Niamh McEvoy is supported by both her family’s Lismore Stables and Greg Broderick’s (IRL) Ballypatrick Stables in Tipperary—where she, too, rides young horses—and this is a key point. Across the sport, for women and men, alike, access to good horses is often what makes or breaks a career.

Before their much-publicized breakup, Kürten was supported by longtime owner Lady Georgina Forbes; Marie Burke owned her top stallion, Chippison, herself.

The moral of the story? It would seem that Ireland—not unlike other countries, the U.S. included—needs more owners, both female and male, that are willing to back the careers of up-and-coming female riders while providing them with access to top coaching and/or horses.

Cultural barriers

While five females in the 50 top-ranked Irish riders is a dismal number in terms of representation, it is an improvement over recent years when Ireland frequently only had one or two in that list, namely Rankin and Fitzpatrick.
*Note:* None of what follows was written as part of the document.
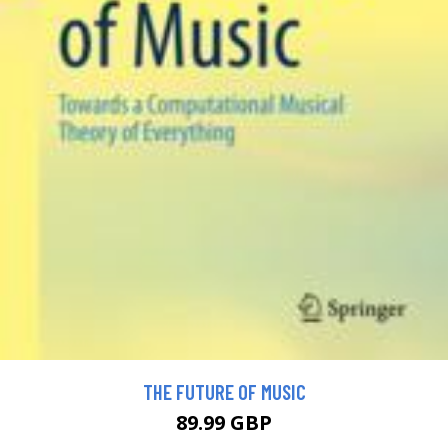
THE FUTURE OF MUSIC
89.99 GBP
“In the past few years, Irish team manager Michael Blake has given many young girls including myself, Jessica Burke, Jenny Rankin and Niamh McEvoy the opportunity to ride on Nations Cup teams and get into 5* shows,” Fitzpatrick told Equitas earlier this year.

But given the historically low numbers of female team riders, it’s impossible not to question the potential for prevailing sexism in the top sport in Ireland, a country with a long tradition of social conservatism compared to other European nations. According to a global survey of 30,890 individuals by the Irish consulting firm Red C, Ireland has one of the worst levels of claimed sexual harassment in Europe. What’s more, 68 percent of women in Ireland report that they believe social attitudes and behaviors always favor men.

Some of this sentiment may underly the age-old stereotype that female equestrians (among other careers) who choose to take time off to have children cannot pursue the demands of elite sport with the same ‘seriousness’ as their male counterparts.

But most would agree that a career in international show jumping cannot be all that dissimilar from, say, a career in international eventing or dressage. In which case, that argument fails to hold water when one looks at the current World no. 1 in both of those disciplines—Rosalind Canter (GBR) and Jessica Von Bredow-Werndl (GER), respectively—both mothers with young children at home.  At no. 22, the world’s highest-ranked female show jumper, Laura Kraut (USA), is also a mom.

To be sure, it’s hard to be a fan of show jumping and not feel some sense of respect and awe for the tiny corner of the world where small-yet-fearless school children bravely jump ponies over towering stone walls and 1.35m fences—learning to kick-on and grab mane seemingly from birth. If the results are any indication, Ireland’s storied equestrian tradition is not only romantic, it’s effective.

And yet, for every proud Irish lad who eventually climbs a five-star podium alongside his teammates to make his show jumping dreams a reality, one wonders how many talented Irish girls, waiting there in the wings, might never see their turn.

*This story has been updated to include Irish show jumper Nicola FitzGibbon’s regional championship appearance at the 2011 European Championships in Madrid.